About The Project — ARGUS

The Inspiration

Every AI assistant I've ever used has the same fatal flaw: you have to explain everything from scratch, every single time.

You're debugging for 45 minutes. Three failed attempts. Stack Overflow tabs everywhere. You finally give up and open an AI assistant — and the first thing it asks is: "What's the problem?"

You just spent 45 minutes living the problem. Now you have to explain it in words?

That frustration is what built ARGUS.

What I Built

ARGUS is an ambient AI screen agent — the first of its kind that is proactive, not reactive.

It runs silently in the background, capturing your screen every 10 seconds, analyzing each frame with Gemini 2.0 Flash vision, and building a rolling 1-minute context window of exactly what you've been doing. When you say "ARGUS" — it doesn't ask what's wrong. It already knows.

"I've been watching. You hit that TypeError twice and visited Stack Overflow three times. The fix is on line 4 — you're missing an await. Let me apply it now."

The mouse moves on its own. The fix is applied. Tests pass.

How I Built It

The architecture is split into two parts:

Local Client (the eyes and hands)

mss captures screenshots every 10 seconds
A pixel diff filter compares each frame against the last — if less than 15% of pixels changed, the frame is skipped entirely. This reduced API calls by ~80% and made the free tier viable.
SpeechRecognition listens for the wake word "ARGUS"
PyAutoGUI executes real mouse movements and keyboard actions

Google Cloud Backend (the brain)

FastAPI server hosted on Google Cloud Shell with a persistent WebSocket endpoint
Gemini 2.0 Flash analyzes each screenshot and extracts structured context: app open, activity, errors visible, URLs, files
A rolling context manager stores observations in Firestore with timestamps, automatically dropping anything older than 1 minute
On wake word activation, the full context summary is sent to Gemini alongside the user's command — Gemini returns a narration + action + pixel coordinates
Cloud Storage logs every screenshot and action as an audit trail

The entire system communicates over a persistent WebSocket connection — no polling, no delays, real-time bidirectional flow.

The Challenges

1. API Quota on Free Tier Gemini's free tier has strict rate limits. Without the pixel diff filter, ARGUS would exhaust its daily quota in under an hour. The solution was a NumPy-based frame comparison that only sends genuinely changed frames — cutting API usage by 80%.

2. Coordinate Precision Gemini returns pixel coordinates for UI elements, but high-DPI Windows screens have a scaling factor. A coordinate Gemini thinks is at (450, 300) might actually be at (900, 600) on a 200% DPI screen. Solved with a screen resolution scaling layer in the executor.

3. WebSocket Stability Long-running WebSocket connections drop silently. Built an automatic reconnection loop that retries with exponential backoff — ARGUS never permanently loses its connection.

4. The Demo Problem Proving ambient awareness in a short video is hard — you can't film 5 minutes of context building and then a 4-minute demo.
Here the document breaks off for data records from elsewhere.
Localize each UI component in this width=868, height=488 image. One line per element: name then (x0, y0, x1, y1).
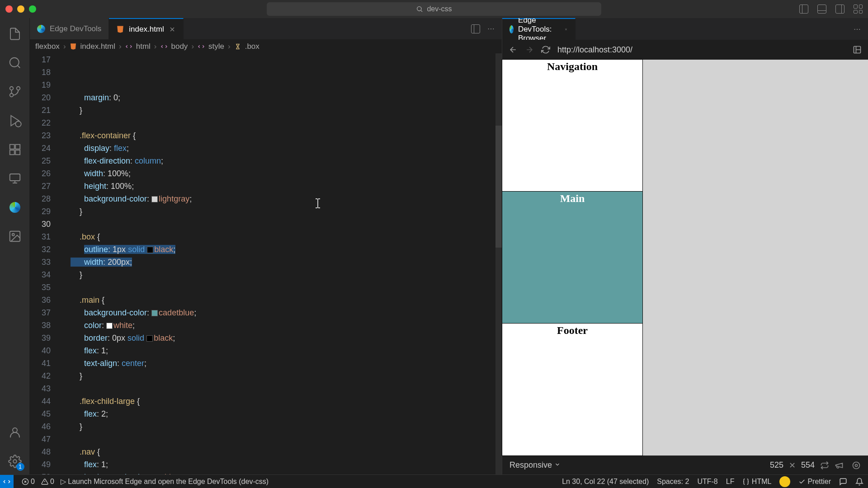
layout-sidebar-right-icon[interactable] (835, 5, 844, 14)
inspect-icon[interactable] (852, 461, 861, 470)
browser-preview[interactable]: Navigation Main Footer (502, 60, 868, 455)
tab-label: Edge DevTools: Browser (518, 16, 560, 43)
command-center[interactable]: dev-css (267, 2, 601, 16)
problems-warnings[interactable]: 0 (41, 478, 54, 486)
explorer-icon[interactable] (7, 26, 23, 42)
extensions-icon[interactable] (7, 142, 23, 157)
chevron-down-icon (554, 461, 561, 468)
svg-point-16 (853, 462, 860, 469)
encoding-status[interactable]: UTF-8 (697, 478, 717, 486)
rotate-icon[interactable] (820, 461, 829, 470)
editor-tabs: Edge DevTools index.html ⋯ (30, 18, 502, 40)
feedback-icon[interactable] (839, 478, 847, 486)
line-gutter: 1718192021222324252627282930313233343536… (30, 53, 61, 474)
remote-explorer-icon[interactable] (7, 171, 23, 186)
breadcrumb-item[interactable]: style (208, 42, 224, 51)
layout-panel-icon[interactable] (817, 5, 826, 14)
right-tabs: Edge DevTools: Browser ⋯ (502, 18, 868, 40)
minimize-window[interactable] (17, 5, 24, 13)
text-cursor-icon (314, 198, 322, 209)
more-actions-icon[interactable]: ⋯ (487, 24, 495, 33)
svg-point-12 (12, 234, 14, 236)
browser-toolbar: http://localhost:3000/ (502, 40, 868, 60)
status-bar: 0 0 ▷ Launch Microsoft Edge and open the… (0, 474, 868, 488)
svg-rect-7 (15, 145, 20, 149)
accounts-icon[interactable] (7, 425, 23, 440)
cursor-position[interactable]: Ln 30, Col 22 (47 selected) (562, 478, 649, 486)
screencast-icon[interactable] (835, 461, 844, 470)
problems-errors[interactable]: 0 (22, 478, 35, 486)
svg-point-2 (16, 87, 20, 90)
tab-index-html[interactable]: index.html (109, 18, 183, 39)
open-devtools-icon[interactable] (853, 45, 862, 54)
device-emulation-bar: Responsive 525 ✕ 554 (502, 455, 868, 474)
device-width[interactable]: 525 (770, 460, 783, 470)
preview-main: Main (502, 192, 642, 324)
device-height[interactable]: 554 (801, 460, 815, 470)
preview-nav: Navigation (502, 60, 642, 192)
launch-hint[interactable]: ▷ Launch Microsoft Edge and open the Edg… (61, 477, 269, 486)
tab-edge-devtools[interactable]: Edge DevTools (30, 18, 109, 39)
svg-point-0 (417, 7, 421, 11)
tab-label: Edge DevTools (50, 24, 101, 33)
prettier-status[interactable]: Prettier (798, 478, 831, 486)
html-file-icon (116, 25, 124, 33)
split-editor-icon[interactable] (471, 24, 480, 33)
editor-group-right: Edge DevTools: Browser ⋯ http://localhos… (502, 18, 868, 474)
minimap-slider[interactable] (495, 126, 502, 248)
breadcrumb-item[interactable]: body (171, 42, 188, 51)
svg-rect-8 (9, 150, 14, 155)
search-activity-icon[interactable] (7, 55, 23, 70)
code-editor[interactable]: 1718192021222324252627282930313233343536… (30, 53, 502, 474)
remote-indicator[interactable] (0, 475, 14, 488)
more-actions-icon[interactable]: ⋯ (854, 25, 861, 33)
titlebar: dev-css (0, 0, 868, 18)
layout-grid-icon[interactable] (854, 5, 863, 14)
edge-icon (37, 25, 45, 33)
preview-footer: Footer (502, 324, 642, 455)
image-preview-icon[interactable] (7, 229, 23, 244)
run-debug-icon[interactable] (7, 113, 23, 128)
language-status[interactable]: HTML (742, 478, 771, 486)
indent-status[interactable]: Spaces: 2 (657, 478, 689, 486)
breadcrumb-item[interactable]: index.html (80, 42, 115, 51)
dimension-x: ✕ (789, 460, 796, 470)
close-icon[interactable] (169, 26, 176, 33)
code-content[interactable]: margin: 0; } .flex-container { display: … (71, 53, 502, 474)
settings-icon[interactable]: 1 (7, 454, 23, 469)
notifications-icon[interactable] (855, 478, 863, 486)
tab-label: index.html (129, 25, 164, 34)
svg-rect-6 (9, 145, 14, 149)
window-controls (5, 5, 36, 13)
browser-back[interactable] (509, 45, 518, 54)
edge-devtools-icon[interactable] (7, 200, 23, 215)
close-icon[interactable] (564, 26, 568, 33)
browser-reload[interactable] (541, 45, 550, 54)
browser-url[interactable]: http://localhost:3000/ (557, 45, 632, 55)
eol-status[interactable]: LF (726, 478, 735, 486)
breadcrumb-item[interactable]: flexbox (35, 42, 60, 51)
browser-forward[interactable] (525, 45, 534, 54)
svg-rect-10 (9, 174, 20, 181)
source-control-icon[interactable] (7, 84, 23, 99)
minimap[interactable] (495, 53, 502, 474)
search-icon (416, 5, 423, 13)
symbol-icon (198, 43, 205, 50)
symbol-css-icon (234, 43, 241, 50)
breadcrumb-item[interactable]: .box (245, 42, 259, 51)
svg-point-3 (9, 94, 13, 97)
breadcrumb-item[interactable]: html (136, 42, 151, 51)
svg-point-5 (15, 121, 21, 127)
device-mode[interactable]: Responsive (509, 460, 561, 470)
maximize-window[interactable] (29, 5, 36, 13)
go-live-icon[interactable] (779, 476, 790, 487)
layout-sidebar-left-icon[interactable] (799, 5, 808, 14)
tab-browser[interactable]: Edge DevTools: Browser (502, 18, 576, 40)
close-window[interactable] (5, 5, 13, 13)
edge-icon (509, 25, 514, 33)
svg-point-4 (9, 87, 13, 90)
symbol-icon (160, 43, 168, 50)
search-text: dev-css (427, 5, 452, 13)
symbol-icon (125, 43, 132, 50)
breadcrumbs[interactable]: flexbox› index.html› html› body› style› … (30, 40, 502, 53)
Solution: compress the context window to 1 minute for the demo, and film the entire context-building phase on camera so judges see it happen live, not just claimed.

What I Learned

Gemini 2.0 Flash's vision accuracy for coordinate detection is genuinely impressive — it correctly identifies UI elements in complex, cluttered screens with high confidence
Ambient agents are architecturally fundamentally different from reactive agents — the challenge isn't the AI logic, it's the data pipeline that feeds it
The most important engineering decision was the pixel diff filter — a single algorithmic choice that made the entire free-tier viability possible
WebSocket reconnection logic is unglamorous but critical for any real-world agent deployment

What's Next for ARGUS

Vertex AI embeddings for long-term memory beyond 1 minute — ARGUS should remember how you fixed that login bug last month
Native Gemini Live API streaming for true real-time interruption handling
Multi-monitor support
Mobile screen support via ADB
Cross-app workflow chaining — one voice command that spans Gmail → Sheets → Slack

In Greek mythology, Argus Panoptes had 100 eyes and never slept. He saw everything. That's the philosophy.

Most AI is reactive. ARGUS never stopped watching.